> Records for the exercise
####################

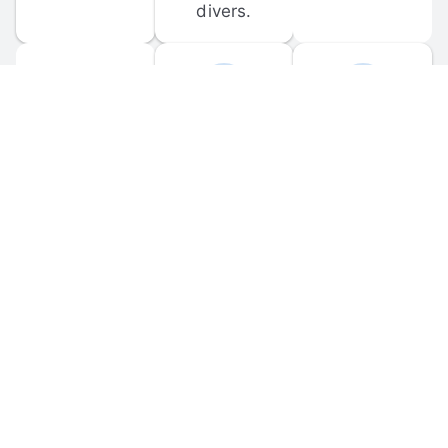
divers.
FORUM 
MOBILE 
DISCUSSIONS
APPS
Participate in 
Download 
scuba-related 
the official 
forum 
DiveBuddy 
discussions 
mobile app 
and ask 
for iOS and 
questions.
Android.
© 
2026
 Dive Buddy LLC. All rights reserved.
FAQ
 · 
Privacy Policy
 · 
Terms of Use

####################

> Directions
Please set down the whole listing above exactly and skip every picture.

> Finished task
divers.
FORUM 
MOBILE 
DISCUSSIONS
APPS
Participate in 
Download 
scuba-related 
the official 
forum 
DiveBuddy 
discussions 
mobile app 
and ask 
for iOS and 
questions.
Android.
© 
2026
 Dive Buddy LLC. All rights reserved.
FAQ
 · 
Privacy Policy
 · 
Terms of Use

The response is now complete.